(EXCERPTED DATA)
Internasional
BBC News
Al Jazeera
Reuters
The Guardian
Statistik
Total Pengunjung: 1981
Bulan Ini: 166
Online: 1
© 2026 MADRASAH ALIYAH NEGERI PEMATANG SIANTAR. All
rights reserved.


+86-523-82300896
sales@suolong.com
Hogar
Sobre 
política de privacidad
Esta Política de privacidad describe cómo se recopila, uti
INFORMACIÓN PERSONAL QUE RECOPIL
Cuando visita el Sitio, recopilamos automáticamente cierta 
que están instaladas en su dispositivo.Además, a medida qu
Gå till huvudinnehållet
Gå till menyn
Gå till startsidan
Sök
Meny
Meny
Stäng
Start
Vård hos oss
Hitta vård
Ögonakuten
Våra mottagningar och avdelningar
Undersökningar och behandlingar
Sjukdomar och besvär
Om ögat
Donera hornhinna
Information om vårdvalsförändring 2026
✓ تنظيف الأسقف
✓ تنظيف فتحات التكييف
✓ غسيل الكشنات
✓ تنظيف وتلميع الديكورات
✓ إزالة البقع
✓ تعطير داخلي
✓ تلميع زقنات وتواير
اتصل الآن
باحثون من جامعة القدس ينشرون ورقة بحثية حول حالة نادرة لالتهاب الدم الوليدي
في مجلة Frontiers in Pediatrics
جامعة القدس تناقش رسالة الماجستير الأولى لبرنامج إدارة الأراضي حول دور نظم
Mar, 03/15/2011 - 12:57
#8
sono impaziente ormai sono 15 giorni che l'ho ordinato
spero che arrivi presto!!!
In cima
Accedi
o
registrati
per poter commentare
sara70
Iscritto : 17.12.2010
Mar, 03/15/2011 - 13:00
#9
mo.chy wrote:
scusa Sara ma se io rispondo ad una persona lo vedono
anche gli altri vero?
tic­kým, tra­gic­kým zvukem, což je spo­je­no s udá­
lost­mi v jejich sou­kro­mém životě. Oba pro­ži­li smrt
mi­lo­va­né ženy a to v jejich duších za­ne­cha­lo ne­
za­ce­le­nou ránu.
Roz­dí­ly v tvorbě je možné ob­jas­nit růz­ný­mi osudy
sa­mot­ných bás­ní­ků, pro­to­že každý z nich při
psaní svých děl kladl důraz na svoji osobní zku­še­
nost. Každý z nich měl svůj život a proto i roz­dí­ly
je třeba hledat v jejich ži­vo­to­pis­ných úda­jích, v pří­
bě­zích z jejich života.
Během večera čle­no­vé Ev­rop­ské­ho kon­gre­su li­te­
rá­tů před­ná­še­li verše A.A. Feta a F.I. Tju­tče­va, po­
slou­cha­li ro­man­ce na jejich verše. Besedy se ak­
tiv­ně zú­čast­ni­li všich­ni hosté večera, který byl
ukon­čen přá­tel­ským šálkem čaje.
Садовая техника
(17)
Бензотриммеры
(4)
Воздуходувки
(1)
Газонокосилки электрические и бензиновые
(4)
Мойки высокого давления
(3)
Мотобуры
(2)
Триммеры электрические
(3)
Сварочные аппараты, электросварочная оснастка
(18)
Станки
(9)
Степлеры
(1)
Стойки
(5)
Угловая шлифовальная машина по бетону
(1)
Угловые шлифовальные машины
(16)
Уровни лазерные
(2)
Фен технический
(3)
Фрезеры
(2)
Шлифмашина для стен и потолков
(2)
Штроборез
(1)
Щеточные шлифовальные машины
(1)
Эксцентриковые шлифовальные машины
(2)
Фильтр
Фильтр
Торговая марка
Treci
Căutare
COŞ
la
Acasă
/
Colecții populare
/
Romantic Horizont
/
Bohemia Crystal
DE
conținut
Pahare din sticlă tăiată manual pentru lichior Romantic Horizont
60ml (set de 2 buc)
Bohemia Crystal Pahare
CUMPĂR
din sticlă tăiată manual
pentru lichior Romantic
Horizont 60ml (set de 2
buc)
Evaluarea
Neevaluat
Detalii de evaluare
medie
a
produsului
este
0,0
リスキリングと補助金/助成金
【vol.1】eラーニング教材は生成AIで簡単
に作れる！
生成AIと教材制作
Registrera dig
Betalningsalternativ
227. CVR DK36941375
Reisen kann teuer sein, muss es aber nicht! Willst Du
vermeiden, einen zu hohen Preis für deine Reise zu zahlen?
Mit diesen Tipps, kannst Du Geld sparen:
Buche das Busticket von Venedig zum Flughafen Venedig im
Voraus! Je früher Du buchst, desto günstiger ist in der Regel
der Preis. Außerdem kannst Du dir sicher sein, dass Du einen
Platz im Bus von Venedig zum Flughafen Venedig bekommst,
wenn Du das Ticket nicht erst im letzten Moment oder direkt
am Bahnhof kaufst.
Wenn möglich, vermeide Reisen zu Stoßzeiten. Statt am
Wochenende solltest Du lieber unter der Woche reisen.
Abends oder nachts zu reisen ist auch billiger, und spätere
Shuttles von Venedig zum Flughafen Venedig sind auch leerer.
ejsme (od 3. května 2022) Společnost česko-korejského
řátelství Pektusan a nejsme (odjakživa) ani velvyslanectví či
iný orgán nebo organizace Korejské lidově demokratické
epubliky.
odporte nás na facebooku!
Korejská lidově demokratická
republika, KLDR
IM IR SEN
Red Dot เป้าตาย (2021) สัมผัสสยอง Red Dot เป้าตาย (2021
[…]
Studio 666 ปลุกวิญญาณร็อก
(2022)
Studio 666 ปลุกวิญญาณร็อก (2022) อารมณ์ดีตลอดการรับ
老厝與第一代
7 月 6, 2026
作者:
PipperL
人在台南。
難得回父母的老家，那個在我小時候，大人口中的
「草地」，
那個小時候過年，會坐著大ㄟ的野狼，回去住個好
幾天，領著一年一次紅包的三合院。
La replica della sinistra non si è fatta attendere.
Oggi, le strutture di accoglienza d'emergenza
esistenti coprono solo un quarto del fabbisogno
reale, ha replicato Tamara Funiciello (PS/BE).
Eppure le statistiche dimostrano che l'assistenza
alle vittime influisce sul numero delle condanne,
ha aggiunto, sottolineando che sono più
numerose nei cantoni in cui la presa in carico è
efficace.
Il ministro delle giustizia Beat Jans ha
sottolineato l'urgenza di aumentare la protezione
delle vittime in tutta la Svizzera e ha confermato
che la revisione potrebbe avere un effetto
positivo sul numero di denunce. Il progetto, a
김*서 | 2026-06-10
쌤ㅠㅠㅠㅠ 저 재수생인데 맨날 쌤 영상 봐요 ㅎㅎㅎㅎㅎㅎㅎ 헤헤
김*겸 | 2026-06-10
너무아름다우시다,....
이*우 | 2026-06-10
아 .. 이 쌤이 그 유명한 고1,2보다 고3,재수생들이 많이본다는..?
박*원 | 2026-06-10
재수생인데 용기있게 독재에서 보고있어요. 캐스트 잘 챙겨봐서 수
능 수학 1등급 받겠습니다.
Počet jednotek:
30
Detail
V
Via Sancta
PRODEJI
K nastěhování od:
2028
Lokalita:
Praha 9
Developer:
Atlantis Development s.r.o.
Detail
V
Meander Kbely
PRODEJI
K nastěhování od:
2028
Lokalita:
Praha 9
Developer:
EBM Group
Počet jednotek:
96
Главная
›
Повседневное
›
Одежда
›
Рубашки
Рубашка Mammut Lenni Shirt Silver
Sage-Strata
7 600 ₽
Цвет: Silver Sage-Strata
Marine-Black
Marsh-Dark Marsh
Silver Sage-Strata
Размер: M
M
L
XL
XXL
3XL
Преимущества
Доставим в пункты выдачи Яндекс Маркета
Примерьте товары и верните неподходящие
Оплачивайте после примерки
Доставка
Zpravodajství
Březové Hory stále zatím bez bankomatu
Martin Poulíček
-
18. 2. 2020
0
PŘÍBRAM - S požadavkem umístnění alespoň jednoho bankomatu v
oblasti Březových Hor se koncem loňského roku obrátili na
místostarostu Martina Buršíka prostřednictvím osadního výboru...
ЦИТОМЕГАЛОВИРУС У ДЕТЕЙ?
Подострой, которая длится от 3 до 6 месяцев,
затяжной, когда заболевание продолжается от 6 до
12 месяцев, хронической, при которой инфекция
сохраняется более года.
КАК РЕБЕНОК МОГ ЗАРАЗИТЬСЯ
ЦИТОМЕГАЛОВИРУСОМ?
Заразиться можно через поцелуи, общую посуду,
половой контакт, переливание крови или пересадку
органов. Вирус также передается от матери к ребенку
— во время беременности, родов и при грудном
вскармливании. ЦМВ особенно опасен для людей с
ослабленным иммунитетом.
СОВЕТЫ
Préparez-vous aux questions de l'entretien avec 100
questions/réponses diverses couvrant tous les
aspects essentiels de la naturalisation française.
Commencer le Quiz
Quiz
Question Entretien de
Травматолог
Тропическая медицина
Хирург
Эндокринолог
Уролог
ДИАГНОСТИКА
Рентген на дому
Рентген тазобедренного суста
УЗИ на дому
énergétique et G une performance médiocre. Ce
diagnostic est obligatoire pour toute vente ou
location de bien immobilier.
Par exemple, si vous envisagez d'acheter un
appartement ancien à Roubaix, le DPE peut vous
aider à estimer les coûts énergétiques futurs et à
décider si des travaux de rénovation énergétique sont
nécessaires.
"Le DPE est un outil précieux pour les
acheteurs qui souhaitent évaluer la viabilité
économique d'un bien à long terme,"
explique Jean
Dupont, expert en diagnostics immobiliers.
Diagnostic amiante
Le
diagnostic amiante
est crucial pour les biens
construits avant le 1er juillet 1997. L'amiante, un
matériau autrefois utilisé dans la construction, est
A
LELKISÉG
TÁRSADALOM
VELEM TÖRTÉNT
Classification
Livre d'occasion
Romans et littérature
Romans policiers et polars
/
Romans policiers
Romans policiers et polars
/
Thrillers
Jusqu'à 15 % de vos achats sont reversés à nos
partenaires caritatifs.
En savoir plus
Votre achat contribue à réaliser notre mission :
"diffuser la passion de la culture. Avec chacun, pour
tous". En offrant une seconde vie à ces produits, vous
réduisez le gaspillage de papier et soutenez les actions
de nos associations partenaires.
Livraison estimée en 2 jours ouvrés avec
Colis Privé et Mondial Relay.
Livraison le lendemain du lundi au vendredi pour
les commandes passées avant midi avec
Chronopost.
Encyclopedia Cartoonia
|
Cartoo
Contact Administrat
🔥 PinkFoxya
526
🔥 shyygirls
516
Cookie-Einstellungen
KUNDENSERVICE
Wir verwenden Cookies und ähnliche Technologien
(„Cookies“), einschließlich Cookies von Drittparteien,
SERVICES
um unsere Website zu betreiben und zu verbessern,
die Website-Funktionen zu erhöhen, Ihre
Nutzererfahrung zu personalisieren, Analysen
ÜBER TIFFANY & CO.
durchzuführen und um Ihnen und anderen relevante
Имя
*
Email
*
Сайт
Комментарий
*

(WHAT YOU ARE ASKED TO DO) What is needed is an exact copy of the lines above, from the one containing "bě­zích z jejich života." through the one containing "řátelství Pektusan a", with nothing added.

(REPLY TO THE TASK)
bě­zích z jejich života.
Během večera čle­no­vé Ev­rop­ské­ho kon­gre­su li­te­
rá­tů před­ná­še­li verše A.A. Feta a F.I. Tju­tče­va, po­
slou­cha­li ro­man­ce na jejich verše. Besedy se ak­
tiv­ně zú­čast­ni­li všich­ni hosté večera, který byl
ukon­čen přá­tel­ským šálkem čaje.
Садовая техника
(17)
Бензотриммеры
(4)
Воздуходувки
(1)
Газонокосилки электрические и бензиновые
(4)
Мойки высокого давления
(3)
Мотобуры
(2)
Триммеры электрические
(3)
Сварочные аппараты, электросварочная оснастка
(18)
Станки
(9)
Степлеры
(1)
Стойки
(5)
Угловая шлифовальная машина по бетону
(1)
Угловые шлифовальные машины
(16)
Уровни лазерные
(2)
Фен технический
(3)
Фрезеры
(2)
Шлифмашина для стен и потолков
(2)
Штроборез
(1)
Щеточные шлифовальные машины
(1)
Эксцентриковые шлифовальные машины
(2)
Фильтр
Фильтр
Торговая марка
Treci
Căutare
COŞ
la
Acasă
/
Colecții populare
/
Romantic Horizont
/
Bohemia Crystal
DE
conținut
Pahare din sticlă tăiată manual pentru lichior Romantic Horizont
60ml (set de 2 buc)
Bohemia Crystal Pahare
CUMPĂR
din sticlă tăiată manual
pentru lichior Romantic
Horizont 60ml (set de 2
buc)
Evaluarea
Neevaluat
Detalii de evaluare
medie
a
produsului
este
0,0
リスキリングと補助金/助成金
【vol.1】eラーニング教材は生成AIで簡単
に作れる！
生成AIと教材制作
Registrera dig
Betalningsalternativ
227. CVR DK36941375
Reisen kann teuer sein, muss es aber nicht! Willst Du
vermeiden, einen zu hohen Preis für deine Reise zu zahlen?
Mit diesen Tipps, kannst Du Geld sparen:
Buche das Busticket von Venedig zum Flughafen Venedig im
Voraus! Je früher Du buchst, desto günstiger ist in der Regel
der Preis. Außerdem kannst Du dir sicher sein, dass Du einen
Platz im Bus von Venedig zum Flughafen Venedig bekommst,
wenn Du das Ticket nicht erst im letzten Moment oder direkt
am Bahnhof kaufst.
Wenn möglich, vermeide Reisen zu Stoßzeiten. Statt am
Wochenende solltest Du lieber unter der Woche reisen.
Abends oder nachts zu reisen ist auch billiger, und spätere
Shuttles von Venedig zum Flughafen Venedig sind auch leerer.
ejsme (od 3. května 2022) Společnost česko-korejského
řátelství Pektusan a nejsme (odjakživa) ani velvyslanectví či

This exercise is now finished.